◆ **SOURCE INFORMATION**
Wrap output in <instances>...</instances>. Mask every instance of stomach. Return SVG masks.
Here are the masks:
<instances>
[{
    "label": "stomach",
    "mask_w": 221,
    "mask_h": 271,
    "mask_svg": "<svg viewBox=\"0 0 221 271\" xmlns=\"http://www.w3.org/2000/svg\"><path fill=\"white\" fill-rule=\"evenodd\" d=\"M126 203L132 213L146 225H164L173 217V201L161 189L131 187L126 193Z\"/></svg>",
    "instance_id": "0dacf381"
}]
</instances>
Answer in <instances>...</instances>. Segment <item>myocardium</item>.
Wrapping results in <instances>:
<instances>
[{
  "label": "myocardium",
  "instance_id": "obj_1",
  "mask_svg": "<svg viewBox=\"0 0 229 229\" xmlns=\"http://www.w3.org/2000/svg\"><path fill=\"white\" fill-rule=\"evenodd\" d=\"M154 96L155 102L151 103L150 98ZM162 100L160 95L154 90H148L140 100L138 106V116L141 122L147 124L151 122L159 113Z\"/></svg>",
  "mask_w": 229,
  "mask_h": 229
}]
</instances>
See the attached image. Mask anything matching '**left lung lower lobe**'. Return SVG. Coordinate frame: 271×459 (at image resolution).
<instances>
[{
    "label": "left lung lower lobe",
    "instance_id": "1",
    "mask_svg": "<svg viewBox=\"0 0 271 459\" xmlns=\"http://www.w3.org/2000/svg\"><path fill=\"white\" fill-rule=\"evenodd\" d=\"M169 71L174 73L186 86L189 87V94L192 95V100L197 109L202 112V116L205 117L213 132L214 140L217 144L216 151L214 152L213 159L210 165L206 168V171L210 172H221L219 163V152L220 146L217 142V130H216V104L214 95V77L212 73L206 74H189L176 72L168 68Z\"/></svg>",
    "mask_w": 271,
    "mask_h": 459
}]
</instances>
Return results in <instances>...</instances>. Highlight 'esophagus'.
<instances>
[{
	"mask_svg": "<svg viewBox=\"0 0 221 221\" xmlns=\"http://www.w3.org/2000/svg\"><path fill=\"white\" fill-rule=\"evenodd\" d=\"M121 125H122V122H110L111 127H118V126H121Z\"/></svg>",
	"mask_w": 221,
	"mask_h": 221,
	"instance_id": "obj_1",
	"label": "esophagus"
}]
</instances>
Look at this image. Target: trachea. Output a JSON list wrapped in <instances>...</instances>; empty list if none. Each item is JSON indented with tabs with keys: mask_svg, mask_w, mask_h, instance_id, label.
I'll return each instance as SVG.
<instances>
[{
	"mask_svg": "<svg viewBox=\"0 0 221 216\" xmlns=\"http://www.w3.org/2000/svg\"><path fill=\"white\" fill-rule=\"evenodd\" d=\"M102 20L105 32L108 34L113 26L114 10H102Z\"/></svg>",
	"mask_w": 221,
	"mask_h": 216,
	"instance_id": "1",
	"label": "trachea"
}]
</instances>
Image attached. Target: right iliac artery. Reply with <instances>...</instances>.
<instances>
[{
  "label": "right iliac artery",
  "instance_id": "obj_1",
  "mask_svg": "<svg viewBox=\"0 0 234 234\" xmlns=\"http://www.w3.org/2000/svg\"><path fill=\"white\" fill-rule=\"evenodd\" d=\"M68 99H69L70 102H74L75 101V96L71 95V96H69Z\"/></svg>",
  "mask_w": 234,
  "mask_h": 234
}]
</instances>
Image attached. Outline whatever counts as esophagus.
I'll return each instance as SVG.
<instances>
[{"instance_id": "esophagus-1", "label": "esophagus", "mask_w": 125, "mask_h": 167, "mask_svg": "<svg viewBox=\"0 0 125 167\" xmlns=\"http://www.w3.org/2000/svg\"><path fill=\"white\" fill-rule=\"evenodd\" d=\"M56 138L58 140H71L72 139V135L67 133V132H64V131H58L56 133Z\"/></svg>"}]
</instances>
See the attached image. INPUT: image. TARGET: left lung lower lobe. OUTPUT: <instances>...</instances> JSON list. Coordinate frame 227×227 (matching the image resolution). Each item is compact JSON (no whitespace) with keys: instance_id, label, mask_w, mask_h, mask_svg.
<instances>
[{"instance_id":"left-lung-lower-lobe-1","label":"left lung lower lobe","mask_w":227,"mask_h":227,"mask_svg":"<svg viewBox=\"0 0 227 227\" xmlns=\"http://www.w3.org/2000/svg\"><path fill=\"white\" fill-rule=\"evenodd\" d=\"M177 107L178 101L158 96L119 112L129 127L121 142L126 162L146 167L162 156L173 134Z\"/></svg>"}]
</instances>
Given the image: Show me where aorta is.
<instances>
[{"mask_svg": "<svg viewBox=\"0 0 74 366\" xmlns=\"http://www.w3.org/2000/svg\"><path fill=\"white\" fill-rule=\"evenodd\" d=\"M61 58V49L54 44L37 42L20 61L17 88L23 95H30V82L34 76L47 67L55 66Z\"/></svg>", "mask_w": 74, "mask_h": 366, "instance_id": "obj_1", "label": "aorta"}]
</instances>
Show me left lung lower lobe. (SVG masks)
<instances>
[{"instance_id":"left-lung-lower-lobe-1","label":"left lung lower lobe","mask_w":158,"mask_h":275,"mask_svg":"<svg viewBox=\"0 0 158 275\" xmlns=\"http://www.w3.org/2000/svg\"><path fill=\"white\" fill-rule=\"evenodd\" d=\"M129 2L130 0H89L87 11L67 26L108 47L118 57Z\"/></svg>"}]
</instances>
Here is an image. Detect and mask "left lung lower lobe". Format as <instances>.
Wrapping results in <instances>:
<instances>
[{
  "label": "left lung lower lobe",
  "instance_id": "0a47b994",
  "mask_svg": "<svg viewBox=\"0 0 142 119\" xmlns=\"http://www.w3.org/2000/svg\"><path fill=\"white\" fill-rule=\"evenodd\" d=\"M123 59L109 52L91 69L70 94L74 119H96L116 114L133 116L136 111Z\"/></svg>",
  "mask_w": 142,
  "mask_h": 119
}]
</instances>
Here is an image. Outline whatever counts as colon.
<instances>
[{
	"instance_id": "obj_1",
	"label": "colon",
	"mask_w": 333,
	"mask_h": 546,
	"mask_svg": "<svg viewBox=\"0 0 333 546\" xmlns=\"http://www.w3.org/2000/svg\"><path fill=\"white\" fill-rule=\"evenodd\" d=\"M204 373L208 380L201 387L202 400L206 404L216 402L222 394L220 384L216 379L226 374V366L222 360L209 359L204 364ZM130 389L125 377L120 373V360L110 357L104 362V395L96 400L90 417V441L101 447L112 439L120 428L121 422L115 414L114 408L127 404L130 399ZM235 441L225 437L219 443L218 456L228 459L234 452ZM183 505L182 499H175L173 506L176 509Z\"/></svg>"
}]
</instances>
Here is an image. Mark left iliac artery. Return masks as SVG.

◆ **TASK BRIEF**
Could you print every record above exactly as it appears?

◆ **REPLY TO THE TASK**
Wrap output in <instances>...</instances>. Mask every instance of stomach. Return SVG masks.
Here are the masks:
<instances>
[{
    "label": "stomach",
    "mask_w": 221,
    "mask_h": 271,
    "mask_svg": "<svg viewBox=\"0 0 221 271\" xmlns=\"http://www.w3.org/2000/svg\"><path fill=\"white\" fill-rule=\"evenodd\" d=\"M126 203L132 213L146 225H164L173 217V201L161 189L131 187L126 193Z\"/></svg>",
    "instance_id": "0dacf381"
}]
</instances>
Answer in <instances>...</instances>. Segment <item>myocardium</item>.
Wrapping results in <instances>:
<instances>
[{
  "label": "myocardium",
  "instance_id": "obj_1",
  "mask_svg": "<svg viewBox=\"0 0 229 229\" xmlns=\"http://www.w3.org/2000/svg\"><path fill=\"white\" fill-rule=\"evenodd\" d=\"M154 96L155 102L151 103L150 98ZM162 100L160 95L154 90H148L140 100L138 106V116L141 122L147 124L151 122L159 113Z\"/></svg>",
  "mask_w": 229,
  "mask_h": 229
}]
</instances>
See the attached image. Mask anything matching '**left lung lower lobe**'. Return SVG. Coordinate frame: 271×459 (at image resolution).
<instances>
[{
    "label": "left lung lower lobe",
    "instance_id": "1",
    "mask_svg": "<svg viewBox=\"0 0 271 459\" xmlns=\"http://www.w3.org/2000/svg\"><path fill=\"white\" fill-rule=\"evenodd\" d=\"M169 71L174 73L186 86L189 87V94L192 95V100L197 109L202 112V116L205 117L213 132L214 140L217 144L216 151L214 152L213 159L210 165L206 168V171L210 172H221L219 163V152L220 146L217 142V130H216V104L214 95V77L212 73L206 74H189L176 72L168 68Z\"/></svg>",
    "mask_w": 271,
    "mask_h": 459
}]
</instances>
Return results in <instances>...</instances>. Highlight 'esophagus'.
<instances>
[{
	"mask_svg": "<svg viewBox=\"0 0 221 221\" xmlns=\"http://www.w3.org/2000/svg\"><path fill=\"white\" fill-rule=\"evenodd\" d=\"M121 125H122V122H110L111 127H118V126H121Z\"/></svg>",
	"mask_w": 221,
	"mask_h": 221,
	"instance_id": "obj_1",
	"label": "esophagus"
}]
</instances>
Look at this image. Target: trachea. Output a JSON list wrapped in <instances>...</instances>; empty list if none. Each item is JSON indented with tabs with keys: mask_svg, mask_w, mask_h, instance_id, label.
I'll return each instance as SVG.
<instances>
[{
	"mask_svg": "<svg viewBox=\"0 0 221 216\" xmlns=\"http://www.w3.org/2000/svg\"><path fill=\"white\" fill-rule=\"evenodd\" d=\"M102 20L105 32L108 34L113 26L114 10H102Z\"/></svg>",
	"mask_w": 221,
	"mask_h": 216,
	"instance_id": "1",
	"label": "trachea"
}]
</instances>
Image attached. Target: right iliac artery. Reply with <instances>...</instances>.
<instances>
[{
  "label": "right iliac artery",
  "instance_id": "obj_1",
  "mask_svg": "<svg viewBox=\"0 0 234 234\" xmlns=\"http://www.w3.org/2000/svg\"><path fill=\"white\" fill-rule=\"evenodd\" d=\"M68 99H69L70 102H74L75 101V96L71 95V96H69Z\"/></svg>",
  "mask_w": 234,
  "mask_h": 234
}]
</instances>
Image attached. Outline whatever counts as esophagus.
I'll return each instance as SVG.
<instances>
[{"instance_id": "esophagus-1", "label": "esophagus", "mask_w": 125, "mask_h": 167, "mask_svg": "<svg viewBox=\"0 0 125 167\" xmlns=\"http://www.w3.org/2000/svg\"><path fill=\"white\" fill-rule=\"evenodd\" d=\"M56 138L58 140H71L72 139V135L67 133V132H64V131H58L56 133Z\"/></svg>"}]
</instances>
See the attached image. INPUT: image. TARGET: left lung lower lobe. OUTPUT: <instances>...</instances> JSON list. Coordinate frame 227×227 (matching the image resolution). Each item is compact JSON (no whitespace) with keys: instance_id, label, mask_w, mask_h, mask_svg.
<instances>
[{"instance_id":"left-lung-lower-lobe-1","label":"left lung lower lobe","mask_w":227,"mask_h":227,"mask_svg":"<svg viewBox=\"0 0 227 227\" xmlns=\"http://www.w3.org/2000/svg\"><path fill=\"white\" fill-rule=\"evenodd\" d=\"M177 107L178 101L158 96L119 112L129 127L121 142L126 162L146 167L162 156L173 134Z\"/></svg>"}]
</instances>
Given the image: Show me where aorta is.
<instances>
[{"mask_svg": "<svg viewBox=\"0 0 74 366\" xmlns=\"http://www.w3.org/2000/svg\"><path fill=\"white\" fill-rule=\"evenodd\" d=\"M61 58V49L54 44L37 42L20 61L17 88L23 95H30V82L34 76L47 67L55 66Z\"/></svg>", "mask_w": 74, "mask_h": 366, "instance_id": "obj_1", "label": "aorta"}]
</instances>
Show me left lung lower lobe. (SVG masks)
<instances>
[{"instance_id":"left-lung-lower-lobe-1","label":"left lung lower lobe","mask_w":158,"mask_h":275,"mask_svg":"<svg viewBox=\"0 0 158 275\" xmlns=\"http://www.w3.org/2000/svg\"><path fill=\"white\" fill-rule=\"evenodd\" d=\"M129 2L130 0H89L87 11L67 26L108 47L118 57Z\"/></svg>"}]
</instances>
Here is an image. Detect and mask "left lung lower lobe". Format as <instances>.
Wrapping results in <instances>:
<instances>
[{
  "label": "left lung lower lobe",
  "instance_id": "0a47b994",
  "mask_svg": "<svg viewBox=\"0 0 142 119\" xmlns=\"http://www.w3.org/2000/svg\"><path fill=\"white\" fill-rule=\"evenodd\" d=\"M123 59L109 52L91 69L70 94L74 119H96L116 114L133 116L136 111Z\"/></svg>",
  "mask_w": 142,
  "mask_h": 119
}]
</instances>
Here is an image. Outline whatever counts as colon.
<instances>
[{
	"instance_id": "obj_1",
	"label": "colon",
	"mask_w": 333,
	"mask_h": 546,
	"mask_svg": "<svg viewBox=\"0 0 333 546\" xmlns=\"http://www.w3.org/2000/svg\"><path fill=\"white\" fill-rule=\"evenodd\" d=\"M204 373L208 380L201 387L202 400L206 404L216 402L222 394L220 384L216 379L226 374V366L222 360L209 359L204 364ZM130 389L125 377L120 373V360L110 357L104 362V395L96 400L90 417V441L101 447L112 439L120 428L121 422L115 414L114 408L127 404L130 399ZM235 441L225 437L219 443L218 456L228 459L234 452ZM183 505L182 499H175L173 506L176 509Z\"/></svg>"
}]
</instances>
Here is an image. Mark left iliac artery. Return masks as SVG.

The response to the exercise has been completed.